Two of the nine shorts included here, however, are of an entirely different order. The title story “Good-Bye” is a compelling change of pace. It is about the daughter of a bucktoothed ex-soldier (looking cut and pasted from anti-Japanese U.S. WWII propaganda) who has taken to fraternizing with American soldiers during the Occupation. Unlike her many counterparts in other Tatsumi stories, she's more than just a caricature of an oversexed, castrating female who is punished by the end for being too independent. As it turns out, she resents her father for not being a strong role model or a good parent. As an ex-soldier, her father is symbolic of the Japanese nation as a whole. The story seems to be metaphorically criticizing Imperial Japan for having let its citizens down by losing the war.
Far and away the best story in the volume—even better than “Good-Bye”—is “Hell.” As the first story in the volume, it leaves an especially indelible impression. This one is about the aftermath of the nuclear bombing of Hiroshima. In the days immediately afterward, a man photographs the shadow of a boy massaging his mother's back that had been seared into a wall by the blast. Both son and mother had presumably been incinerated. The image becomes hailed as a symbol of the peace that war had ruthlessly destroyed. But then the photographer finds out that the image was not one of peace at all—the blast had, in fact, caught a boy in the act of strangling a woman to death! So, yes, the bomb was evil. But evil predated the bomb, and “Hell” is a searing criticism of a Japan that often forgets that it had been victimizer as well as victim during the war. Incidentally, this selective amnesia continues to strain Japan's diplomatic relationship with its Asian neighbors, making “Hell” as unsettlingly topical now as it was when it was written forty years ago.
Tatsumi's artwork is handsomely drawn and chock-full of historic detail. Some will adore its snapshot of a now lost version of urban Japan. Others accustomed to today's manga styles may find the obviously vintage visual style a bit off-putting. But what is unequivocally problematic with regards to the art is Drawn & Quarterly's publishing strategy. All of their Tatsumi books, including Good-Bye, read left to right. Given that not even Naruto
is flipped for American release these days, this is a strange move. Even stranger is editor Adrian Tomine's decision not to reverse entire pages but rather to cut and paste panels that were originally sequenced right to left and reorder them left to right. (This is the way Dark Horse published Blade of the Immortal
in order to meet the specific demands of its creator, Hiroaki Samura.) Thus, Drawn & Quarterly's edition can be frustrating to read because individual panels still make the most sense when scanned right to left. Furthermore, it compromises the integrity and fluidity of Tatsumi's visual technique; Tomine should have left well enough alone.

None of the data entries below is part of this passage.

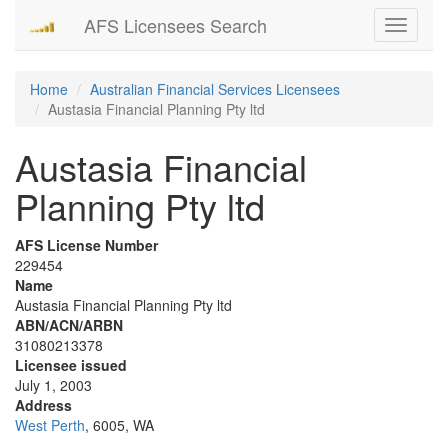
AFS Licensees Search
Toggle
navigati
Home
Australian Financial Services Licensees
Austasia Financial Planning Pty ltd
Austasia Financial
Planning Pty ltd
AFS License Number
229454
Name
Austasia Financial Planning Pty ltd
ABN/ACN/ARBN
31080213378
Licensee issued
July 1, 2003
Address
West Perth
, 6005, WA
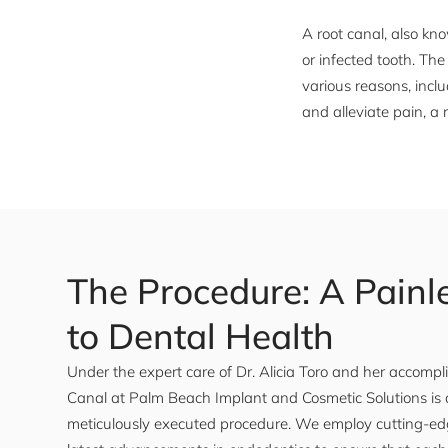
A root canal, also k
or infected tooth. Th
various reasons, incl
and alleviate pain, a
The Procedure: A Painl
to Dental Health
Under the expert care of Dr. Alicia Toro and her accomp
Canal at Palm Beach Implant and Cosmetic Solutions is a
meticulously executed procedure. We employ cutting-ed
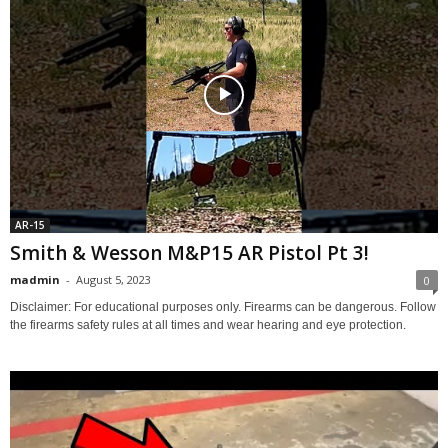
AR-15
Smith & Wesson M&P15 AR Pistol Pt 3!
madmin
-
August 5, 2023
0
Disclaimer: For educational purposes only. Firearms can be dangerous. Follow
the firearms safety rules at all times and wear hearing and eye protection.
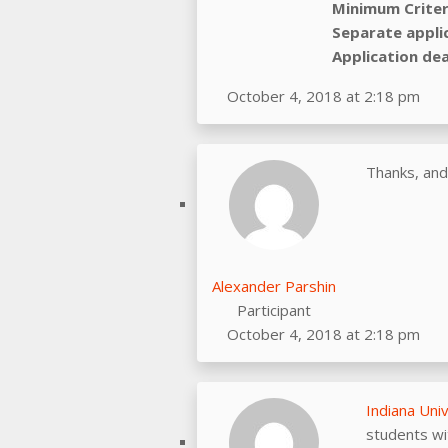
Minimum Criter
Separate appli
Application dea
October 4, 2018 at 2:18 pm
Thanks, and
Alexander Parshin
Participant
October 4, 2018 at 2:18 pm
Indiana Uni
students wi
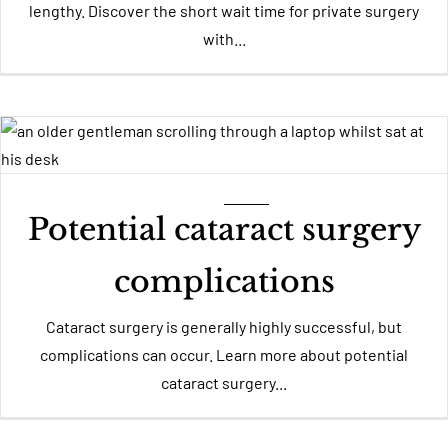
lengthy. Discover the short wait time for private surgery
with...
Potential cataract surgery
complications
Cataract surgery is generally highly successful, but
complications can occur. Learn more about potential
cataract surgery...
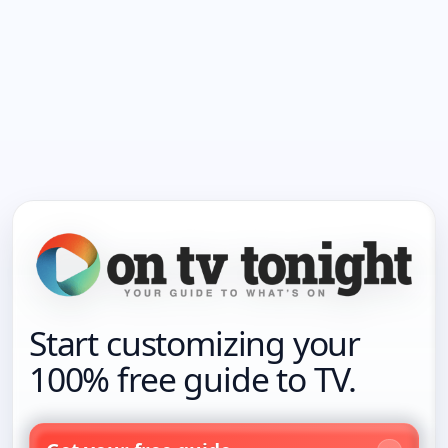
Start customizing your
100% free guide to TV.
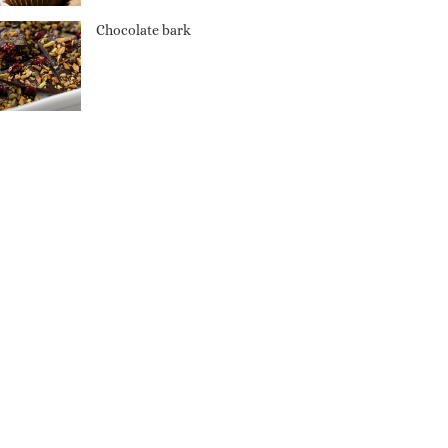
Chocolate bark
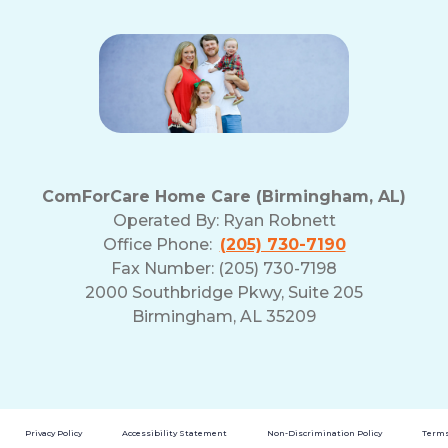
ComForCare Home Care (Birmingham, AL)
Operated By:
Ryan Robnett
Office Phone:
(205) 730-7190
Fax Number: (205) 730-7198
2000 Southbridge Pkwy, Suite 205
Birmingham, AL 35209
Privacy Policy
Accessibility Statement
Non-Discrimination Policy
Terms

In any case, this book is highly recommended to anyone interested in “literary” manga and graphic novels…even and especially to those who have been unimpressed by Tatsumi's previous English-language output. Though if you shy away from frank treatment of rape and incest, you might be well-advised to stay away. Regardless, Good-Bye
is at once a nostalgic and timely vision of postwar Japan that should never be forgotten. And yes, that crunching noise is the sound of me eating my hat! Notes
: hardcover, 1st American edition Rating
- The first D&Q Tatsumi volume to be worth the price of entry. And well worth it, it is. Those who have been skeptical in the past should put their doubts on hold, while those who have already been convinced don't need to be sold.